La grande ironie, c’est que ces plateformes se présentent comme un triomphe de la démocratie directe. En réalité, elles importent parfois des logiques de totalitarisme diffus : pas besoin d’un État qui contrôle tout, il suffit d’une armée de comptes qui surveillent, dénoncent, punissent, au nom de « la communauté » ou de « la justice sociale », sans procédure, sans contradiction, sans appel réel. Le pire, c’est que cette police de la pensée travaille gratuitement, persuadée de faire œuvre de salut public.

Populistement parlant, on a remplacé le comité central par l’algorithme. Ce n’est plus le parti qui décide ce qui doit être vu, mais un modèle opaque qui favorise ce qui choque, divise, scandalise. Les séances d’autocritique d’antan servaient à montrer l’exemple ; les lynchages numériques servent à nourrir l’engagement. Plus ça hurle, plus ça tourne. Et tant pis si la vérité, la nuance ou la complexité finissent écrasées sous le flot de commentaires indignés.

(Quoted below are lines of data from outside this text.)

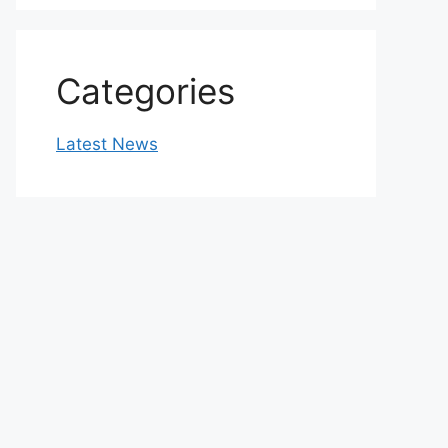
Categories
Latest News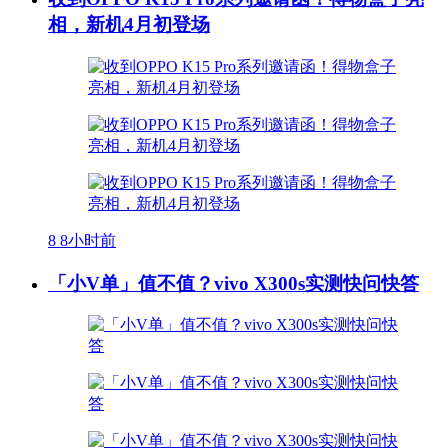
相，新机4月初登场
8
8小时前
「小V单」值不值？vivo X300s实测快问快答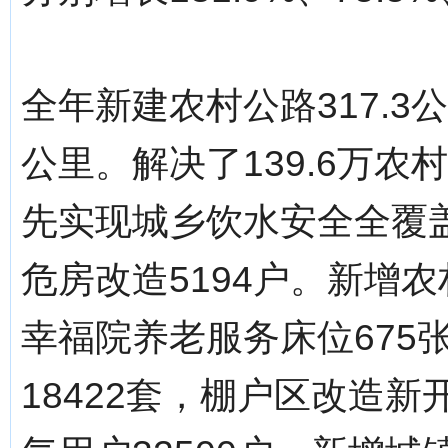
全年新建农村公路317.3
公里。解决了139.6万
先实现城乡饮水安全全覆盖
危房改造5194户。新增
幸福院养老服务床位675
18422套，棚户区改造新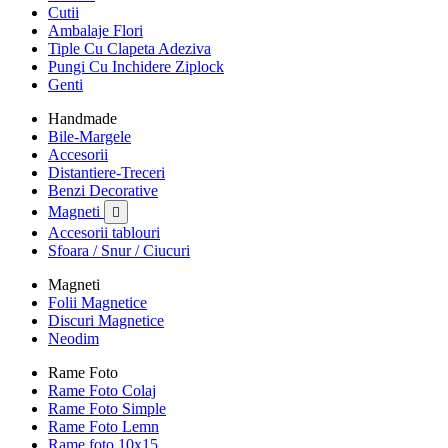
Cutii
Ambalaje Flori
Tiple Cu Clapeta Adeziva
Pungi Cu Inchidere Ziplock
Genti
Handmade
Bile-Margele
Accesorii
Distantiere-Treceri
Benzi Decorative
Magneti

Accesorii tablouri
Sfoara / Snur / Ciucuri
Magneti
Folii Magnetice
Discuri Magnetice
Neodim
Rame Foto
Rame Foto Colaj
Rame Foto Simple
Rame Foto Lemn
Rame foto 10x15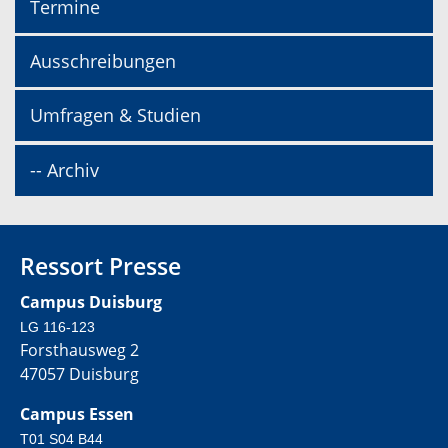
Termine
Ausschreibungen
Umfragen & Studien
-- Archiv
Ressort Presse
Campus Duisburg
LG 116-123
Forsthausweg 2
47057 Duisburg
Campus Essen
T01 S04 B44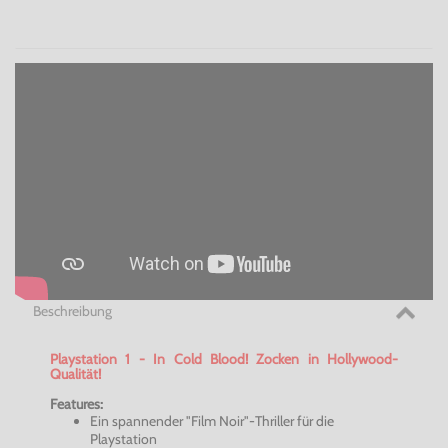
Beschreibung
Playstation 1 - In Cold Blood! Zocken in Hollywood-
Qualität!
Features:
Ein spannender "Film Noir"-Thriller für die
Playstation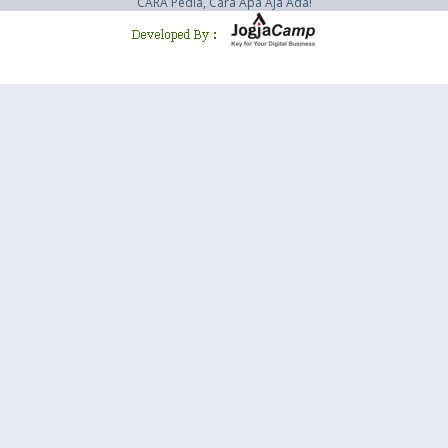
CARA Pedia, Cara Apa Aja Ada!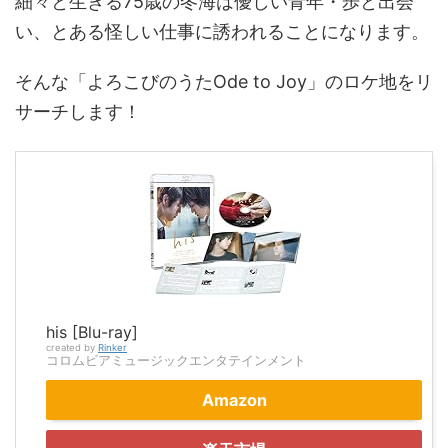
細々と生きる75歳の冬海は優しい青年・歩と出会
い、とある怪しい仕事に誘われることになります。
そんな「よろこびのうたOde to Joy」のロケ地をリ
サーチします！
his [Blu-ray]
created by
Rinker
コロムビアミュージックエンタテインメント
Amazon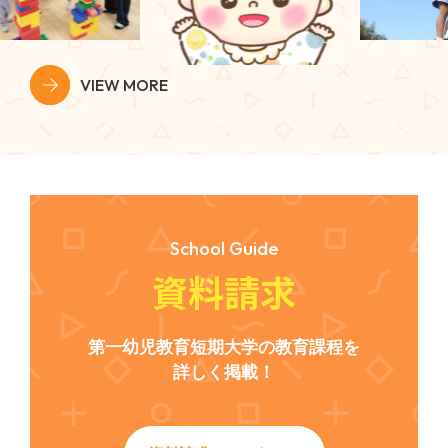
VIEW MORE
School Guide
資料請求
第一幼児教育短期大学の教育課程を
詳しく掲載！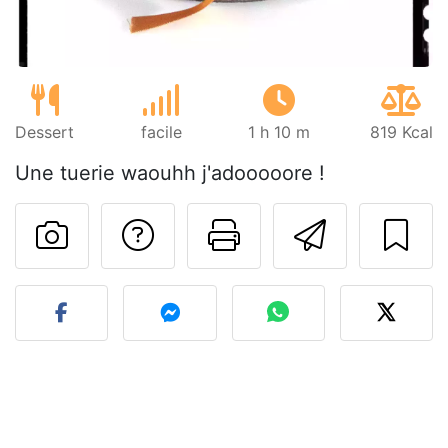
Dessert
facile
1 h 10 m
819 Kcal
Une tuerie waouhh j'adooooore !
Poser une question
Imprimer cet
Envoyer
Publier votre photo de cet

Au fond, la question n’est pas de savoir si les réseaux sociaux sont « comme » des régimes totalitaires – ce serait exagéré – mais de voir à quel point nous acceptons volontiers, en ligne, des méthodes qu’on trouve insupportables quand elles viennent d’un État :

  • pression collective pour se renier,
  • obligation d’adhérer à la ligne du moment,
  • sanctions sauvages sans procédure ni défense,
  • surveillance permanente des paroles passées.

La différence, c’est qu’ici, on nous dit que c’est pour la liberté d’expression. Dans les vieilles dictatures, au moins, personne n’osait appeler ça de la bienveillance.